# [Data provided]
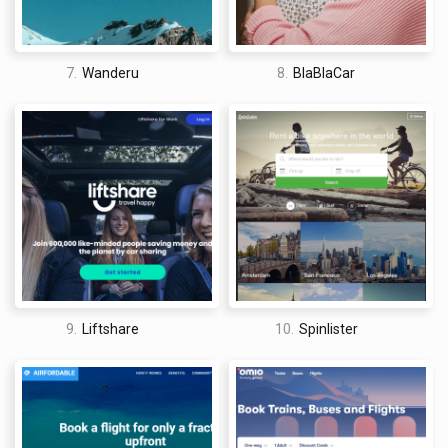
7.
Wanderu
8.
BlaBlaCar
9.
Liftshare
10.
Spinlister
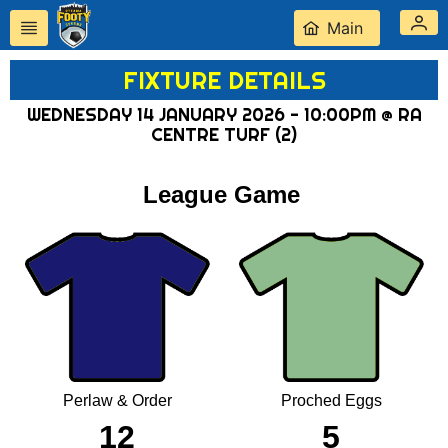
Main
FIXTURE DETAILS
WEDNESDAY 14 JANUARY 2026 - 10:00PM @ RA
CENTRE TURF (2)
League Game
Perlaw & Order
Proched Eggs
12
5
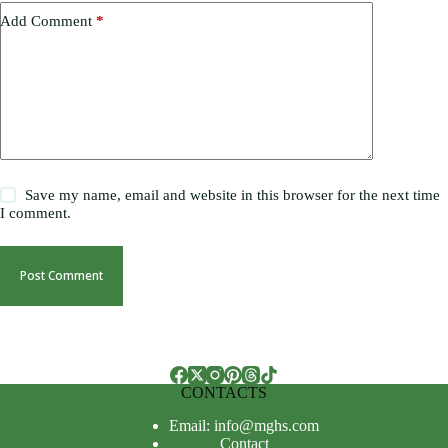
Add Comment
*
Save my name, email and website in this browser for the next time
I comment.
Post Comment
CONTACTS
Email: info@mghs.com
Contact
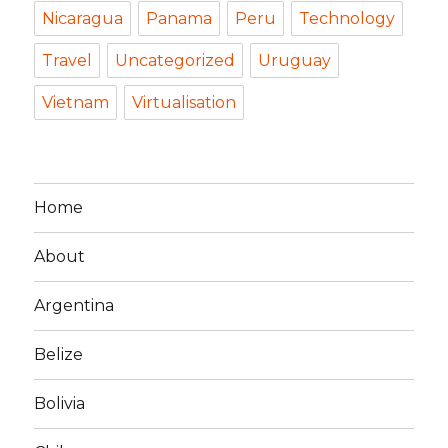
Nicaragua
Panama
Peru
Technology
Travel
Uncategorized
Uruguay
Vietnam
Virtualisation
Home
About
Argentina
Belize
Bolivia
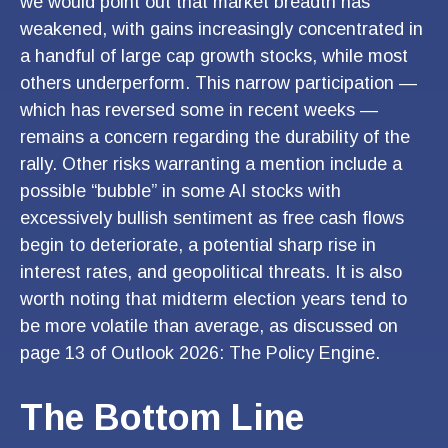
we would point out that market breadth has
weakened, with gains increasingly concentrated in
a handful of large cap growth stocks, while most
others underperform. This narrow participation —
which has reversed some in recent weeks —
remains a concern regarding the durability of the
rally. Other risks warranting a mention include a
possible “bubble” in some AI stocks with
excessively bullish sentiment as free cash flows
begin to deteriorate, a potential sharp rise in
interest rates, and geopolitical threats. It is also
worth noting that midterm election years tend to
be more volatile than average, as discussed on
page 13 of
Outlook 2026: The Policy Engine
.
The Bottom Line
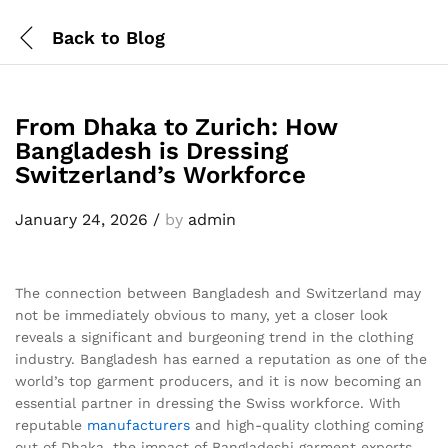
Back to
Blog
From Dhaka to Zurich: How
Bangladesh is Dressing
Switzerland’s Workforce
January 24, 2026
/
by
admin
The connection between Bangladesh and Switzerland may
not be immediately obvious to many, yet a closer look
reveals a significant and burgeoning trend in the clothing
industry. Bangladesh has earned a reputation as one of the
world’s top garment producers, and it is now becoming an
essential partner in dressing the Swiss workforce. With
reputable
manufacturers
and high-quality clothing coming
out of Dhaka, the impact of Bangladeshi garment exports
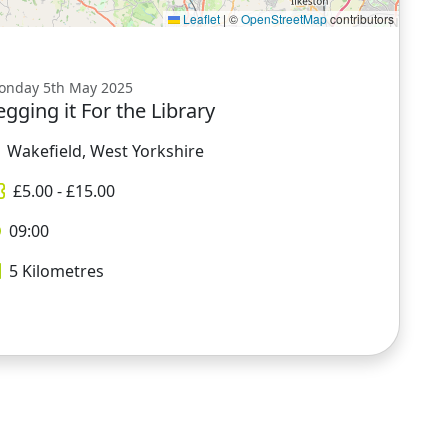
Leaflet
|
©
OpenStreetMap
contributors
onday 5th May 2025
egging it For the Library
Wakefield, West Yorkshire
£
5.00
- £
15.00
09:00
5
Kilometres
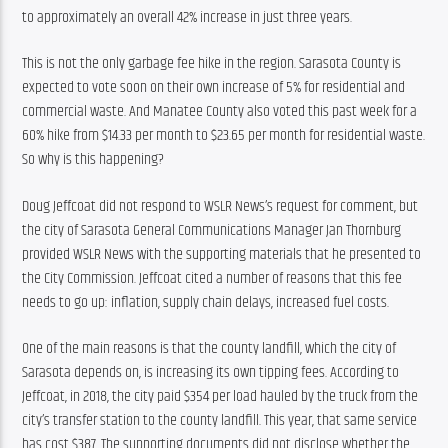
to approximately an overall 42% increase in just three years.
This is not the only garbage fee hike in the region. Sarasota County is 
expected to vote soon on their own increase of 5% for residential and 
commercial waste. And Manatee County also voted this past week for a 
60% hike from $14.33 per month to $23.65 per month for residential waste. 
So why is this happening?
Doug Jeffcoat did not respond to WSLR News’s request for comment, but 
the city of Sarasota General Communications Manager Jan Thornburg 
provided WSLR News with the supporting materials that he presented to 
the City Commission. Jeffcoat cited a number of reasons that this fee 
needs to go up: inflation, supply chain delays, increased fuel costs.
One of the main reasons is that the county landfill, which the city of 
Sarasota depends on, is increasing its own tipping fees. According to 
Jeffcoat, in 2018, the city paid $354 per load hauled by the truck from the 
city’s transfer station to the county landfill. This year, that same service 
has cost $387. The supporting documents did not disclose whether the 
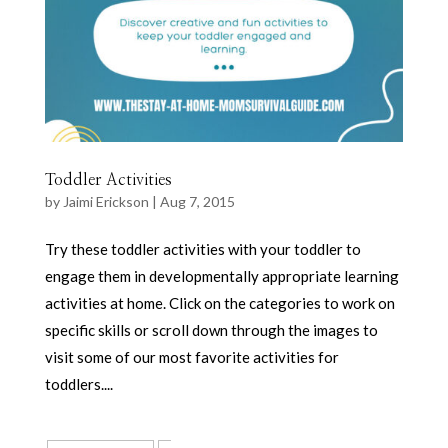
Toddler Activities
by
Jaimi Erickson
|
Aug 7, 2015
Try these toddler activities with your toddler to
engage them in developmentally appropriate learning
activities at home. Click on the categories to work on
specific skills or scroll down through the images to
visit some of our most favorite activities for
toddlers....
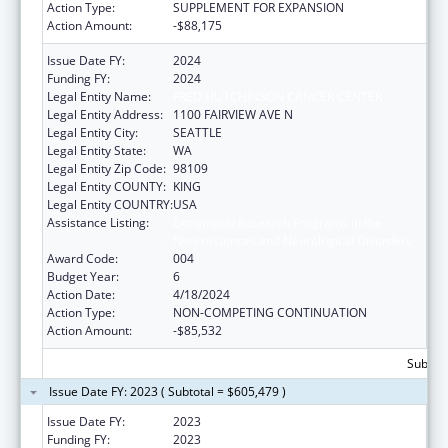
Action Type:
SUPPLEMENT FOR EXPANSION
Action Amount:
-$88,175
Issue Date FY:
2024
Funding FY:
2024
Legal Entity Name:
FRED HUTCHINSON CANCER CENTER
Legal Entity Address:
1100 FAIRVIEW AVE N
Legal Entity City:
SEATTLE
Legal Entity State:
WA
Legal Entity Zip Code:
98109
Legal Entity COUNTY:
KING
Legal Entity COUNTRY:
USA
Assistance Listing:
Extramural Research Programs in the
Neurosciences and Neurological Disorders
Award Code:
004
Budget Year:
6
Action Date:
4/18/2024
Action Type:
NON-COMPETING CONTINUATION
Action Amount:
-$85,532
Subtota
Issue Date FY: 2023 ( Subtotal = $605,479 )
Issue Date FY:
2023
Funding FY:
2023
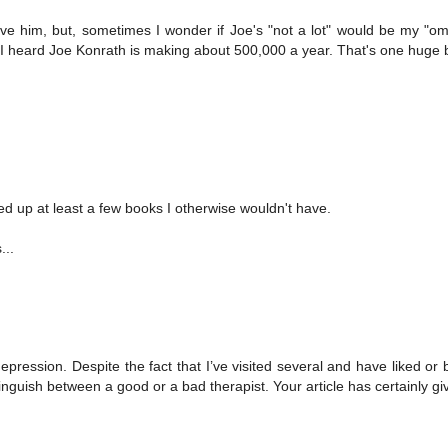
lieve him, but, sometimes I wonder if Joe's "not a lot" would be my "om
last I heard Joe Konrath is making about 500,000 a year. That's one huge 
ed up at least a few books I otherwise wouldn't have.
...
pression. Despite the fact that I’ve visited several and have liked or 
istinguish between a good or a bad therapist. Your article has certainly g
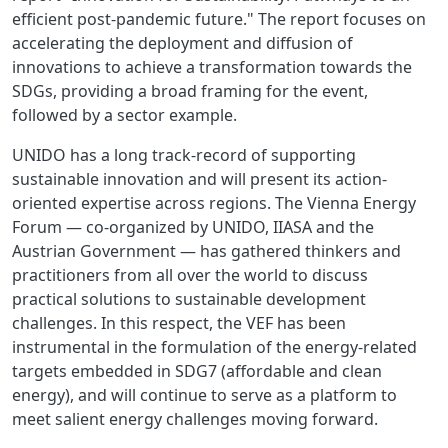
efficient post-pandemic future." The report focuses on
accelerating the deployment and diffusion of
innovations to achieve a transformation towards the
SDGs, providing a broad framing for the event,
followed by a sector example.
UNIDO has a long track-record of supporting
sustainable innovation and will present its action-
oriented expertise across regions. The Vienna Energy
Forum — co-organized by UNIDO, IIASA and the
Austrian Government — has gathered thinkers and
practitioners from all over the world to discuss
practical solutions to sustainable development
challenges. In this respect, the VEF has been
instrumental in the formulation of the energy-related
targets embedded in SDG7 (affordable and clean
energy), and will continue to serve as a platform to
meet salient energy challenges moving forward.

# [Problem requirements]
Your task is to copy only the lines above starting at the one containing "out of Dhaka, the" and ending at the one containing "Doug Jeffcoat did". Copy them exactly, both ends included, and omit the pictures.

# [Answer to the exercise]
out of Dhaka, the impact of Bangladeshi garment exports
Leaflet
|
©
OpenStreetMap
contributors
onday 5th May 2025
egging it For the Library
Wakefield, West Yorkshire
£
5.00
- £
15.00
09:00
5
Kilometres
to approximately an overall 42% increase in just three years.
This is not the only garbage fee hike in the region. Sarasota County is 
expected to vote soon on their own increase of 5% for residential and 
commercial waste. And Manatee County also voted this past week for a 
60% hike from $14.33 per month to $23.65 per month for residential waste. 
So why is this happening?
Doug Jeffcoat did not respond to WSLR News’s request for comment, but 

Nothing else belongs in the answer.